Install Portainer on Debain

Let’s get Portainer installed!

You can either run these commands as ‘sudo’ or run ‘sudo -i’ to run these commands as root.

All we need is at least SSH access and/or ftp access(to make it easier for file editing), but that is optional if you just want to quickly get this installed.

Quick Rundown: All we need to do is SSH into the device we want to install Portainer on, configure the ‘compose.yaml’ file and run it.

First, SSH into the device with your tool of choice. Ex. Putty, CMD, Terminal, etc.

In my case, I use nano:

Edit compose file with nano

Paste this for the base config:

services:
  portainer:
    image: portainer/portainer-ce:latest
    container_name: portainer
    restart: always
    ports:
      - "9443:9443"
    volumes:
      - /var/run/docker.sock:/var/run/docker.sock
      - /home/hassio/home_assistant/portainer_data:/data
    environment:
      - TZ=change_me
YAML

So we have:

services:
  portainer:
    image: portainer/portainer-ce:latest
    container_name: portainer
YAML

Which defines the name of the container to Docker ‘portainer’, you will use this to modify the container later.

image: portainer/portainer-ce:latest
YAML

Tells Docker what image to run. ‘portainer/portainer-ce‘ is Portainer’s Community Edition, ‘:latest’ is the tag, it will pull the newest latest tag on startup.

restart: always
YAML

This is the Docker restart policy. If the container stops (or the host reboots), Docker will automatically try to start it.

    ports:
      - "9443:9443"
YAML

Maps host port 9443 to container port 9443. Portainer uses 9443 for the HTTPS web UI by default. After it starts, you’ll access Portainer at https://<host-ip>:9443.

    volumes:
      - /var/run/docker.sock:/var/run/docker.sock
YAML

This binds the Docker socket into the container. This is what gives Portainer the ability to control Docker (list containers, start/stop, create volumes, etc.). VERY powerful: any process that can talk to the Docker socket can control the Docker daemon (and therefore the host).

    volumes:
      - /home/hassio/home_assistant/portainer_data:/data
YAML

A host directory mounted into the container’s /data — used by Portainer to store its state (users, settings, DB). This ensures data persists after container upgrades.
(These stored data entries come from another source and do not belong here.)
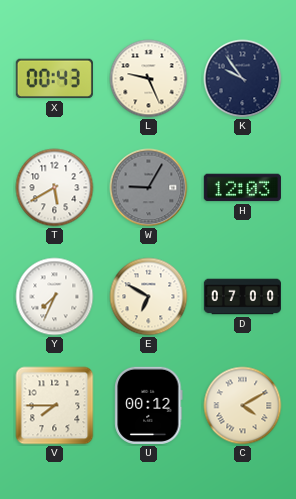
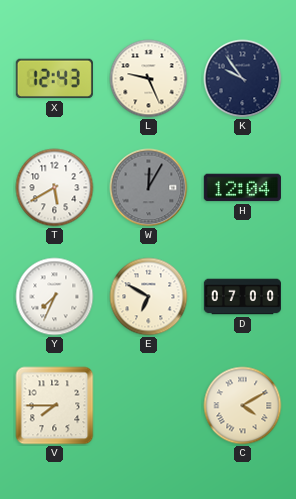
X: 00:43 -> 12:43
W: 9:05 -> 12:05
H: 12:03 -> 12:04
U: 00:12 -> none
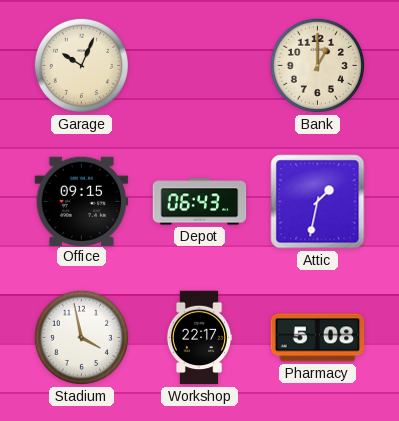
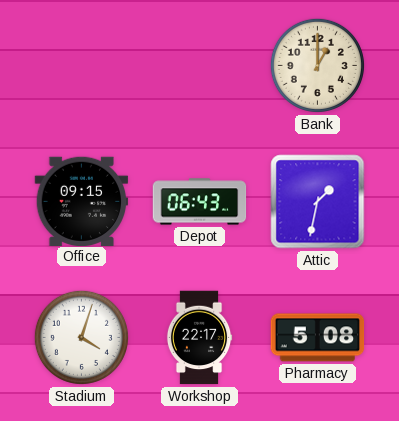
Garage: 10:04 -> none
Stadium: 3:58 -> 4:03
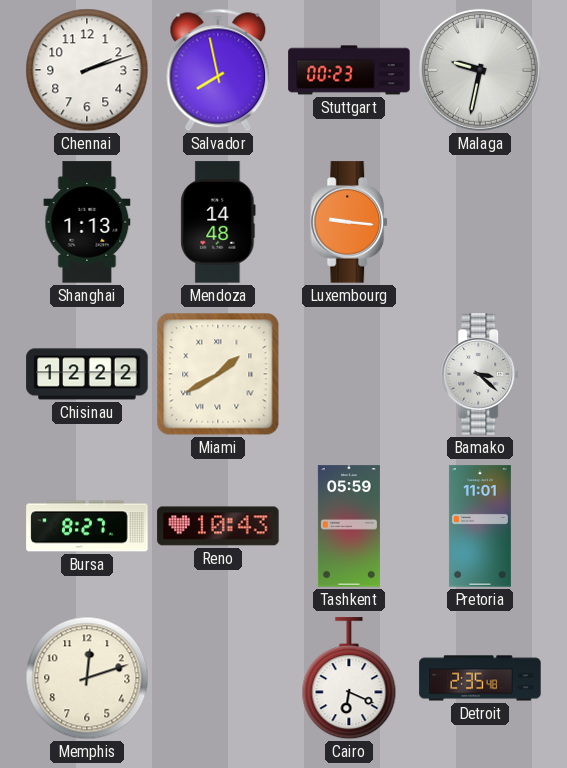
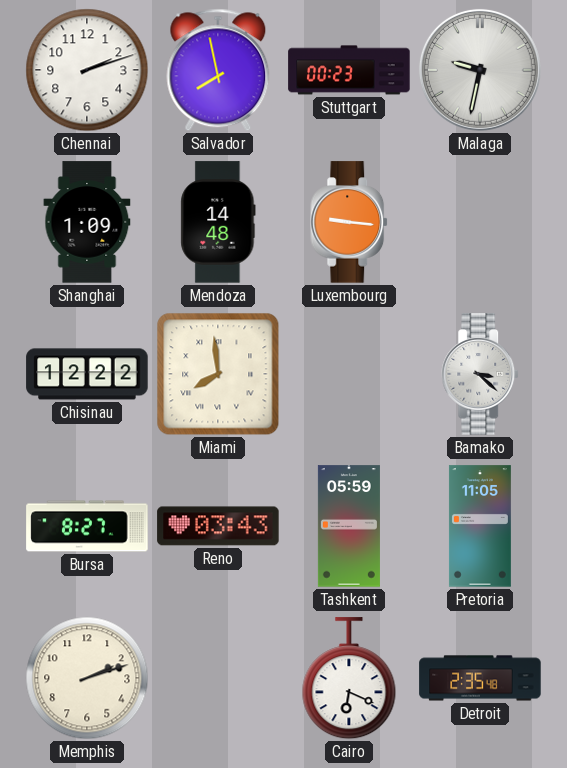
Shanghai: 1:13 -> 1:09
Miami: 1:40 -> 7:59
Reno: 10:43 -> 03:43
Pretoria: 11:01 -> 11:05
Memphis: 12:12 -> 2:12
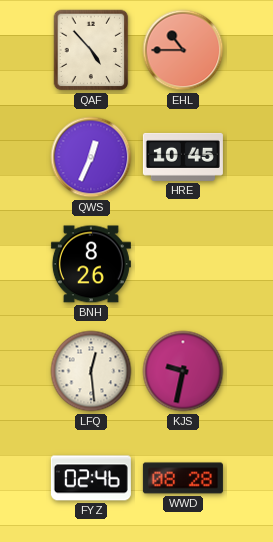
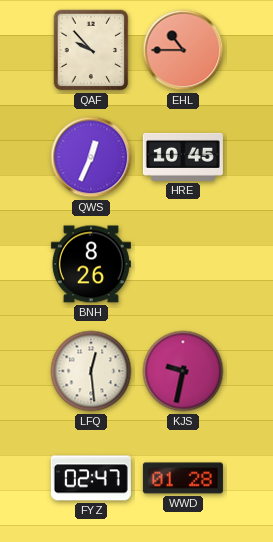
QAF: 4:53 -> 9:53
FYZ: 02:46 -> 02:47
WWD: 08:28 -> 01:28
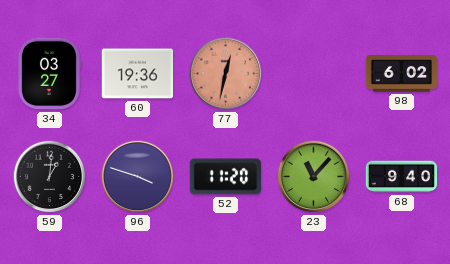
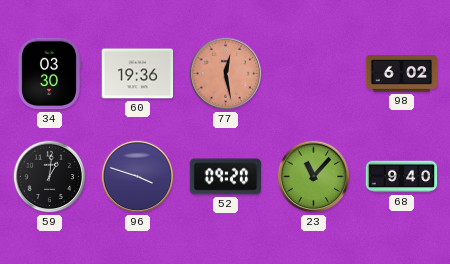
34: 03:27 -> 03:30
77: 12:32 -> 12:28
52: 11:20 -> 09:20
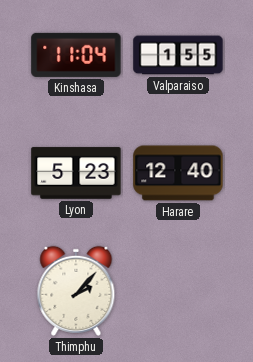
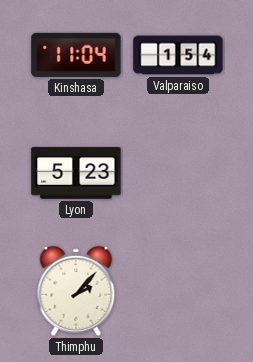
Valparaiso: 1:55 -> 1:54
Harare: 12:40 -> none
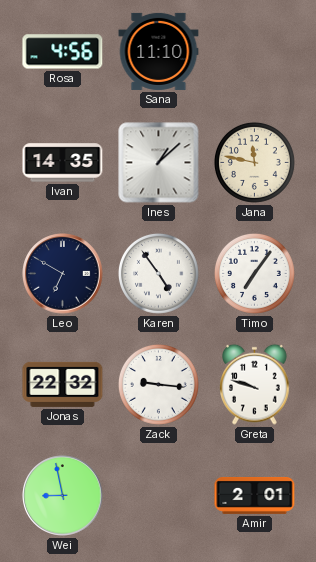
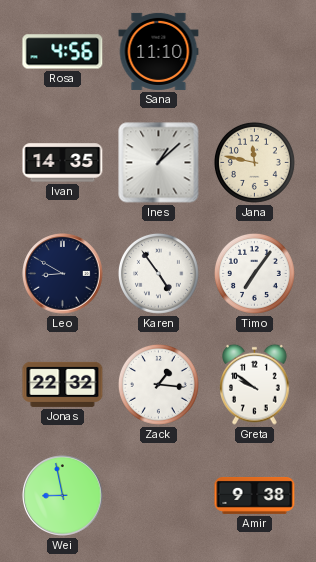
Leo: 6:50 -> 8:50
Zack: 9:16 -> 1:16
Greta: 9:48 -> 9:51
Amir: 2:01 -> 9:38
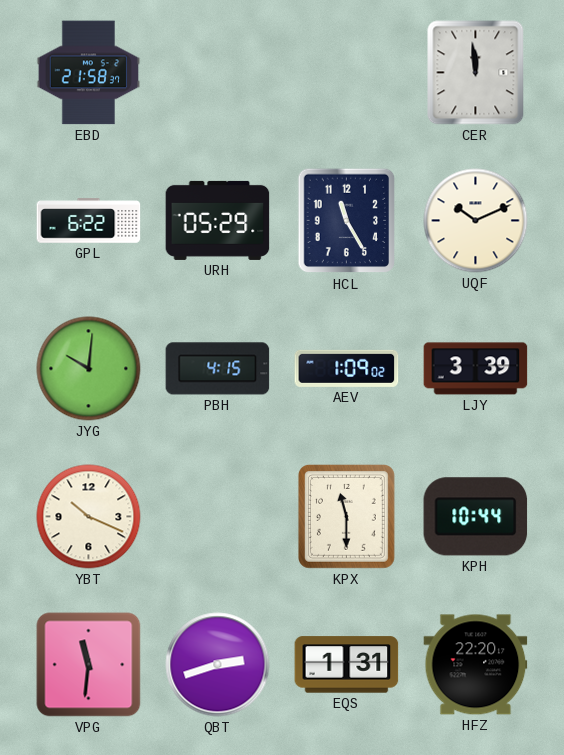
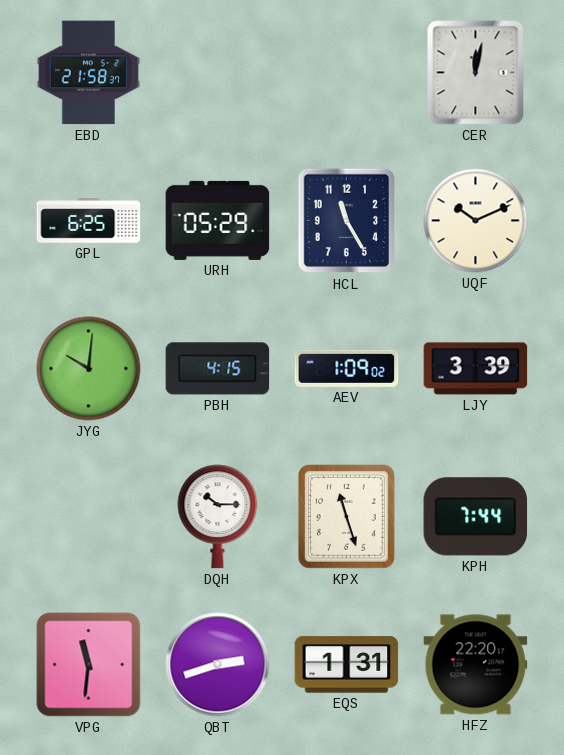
CER: 11:59 -> 12:02
GPL: 6:22 -> 6:25
YBT: 10:19 -> none
DQH: none -> 10:15
KPX: 11:30 -> 11:27
KPH: 10:44 -> 7:44
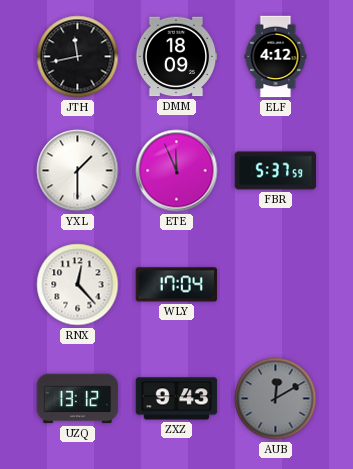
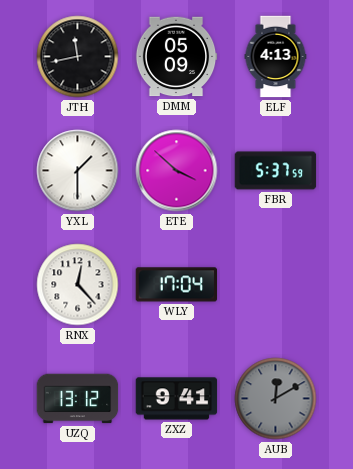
DMM: 18:09 -> 05:09
ELF: 4:12 -> 4:13
ETE: 11:56 -> 3:52
ZXZ: 9:43 -> 9:41
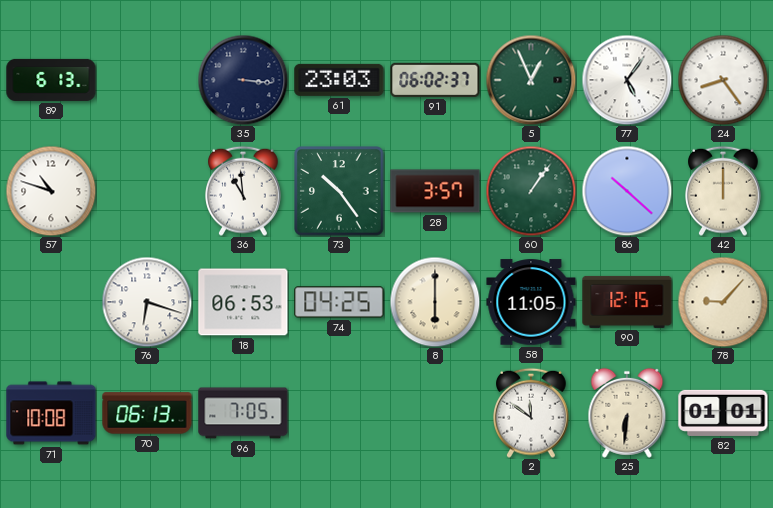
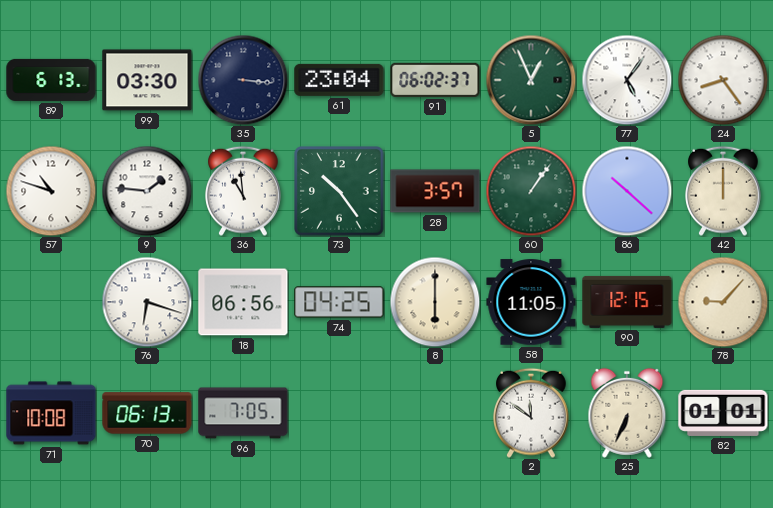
99: none -> 03:30
61: 23:03 -> 23:04
9: none -> 1:46
18: 06:53 -> 06:56
25: 6:31 -> 6:34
Make sure to create a folder so Portainer can store its data. In my case, I put it under my users folder ‘/home/hassio/home_assistant/portainer_data’, but you would probably want to do something like ‘/home/’your username’/portainer_data’ instead. If you copied the file, make sure to change ‘/home/hassio/home_assistant/portainer_data’ to what suits your needs.

    environment:
      - TZ=change_me
YAML

This sets the timezone inside the container so logs and scheduled tasks use that timezone. Cosmetic but helpful. Make sure to change the timezone name or delete it.

All you have to do next is change the Timezone, based on the name you find here.

You can see my post on how to set the timezone here if you need more info on that.

sudo docker compose -f compose.yaml config
Bash

All you need to do next is run that command, replacing ‘compose.yaml’ with your filename, to validate your Compose file.

sudo docker compose -f compose.yaml up -d
Bash

That brings the container up.

sudo docker compose ps
Bash

You can see the status of your running containers with that.

sudo docker ps --filter name=portainer
Bash

Or use this one to specifically see the status of Portainer if you have multiple containers running. Make sure to change ‘portainer’ to the name that was used in the configuration file.

sudo docker compose logs -f portainer
Bash

With this one, you can see the log file.

Now your Portainer container should be up and running!

Navigate to ‘https://<host-ip>:9443’, replacing the port number if you changed it in the compose file and replacing ‘<host-ip>’ with the device’s actual IP address.

Make sure to create a strong password, as anyone who has it will be able to change your containers and potentially do malicious things.

Here is the Portainer Installation Documentation if you wish to view it.

I hope this helped you out! Have a great day and have fun building containers!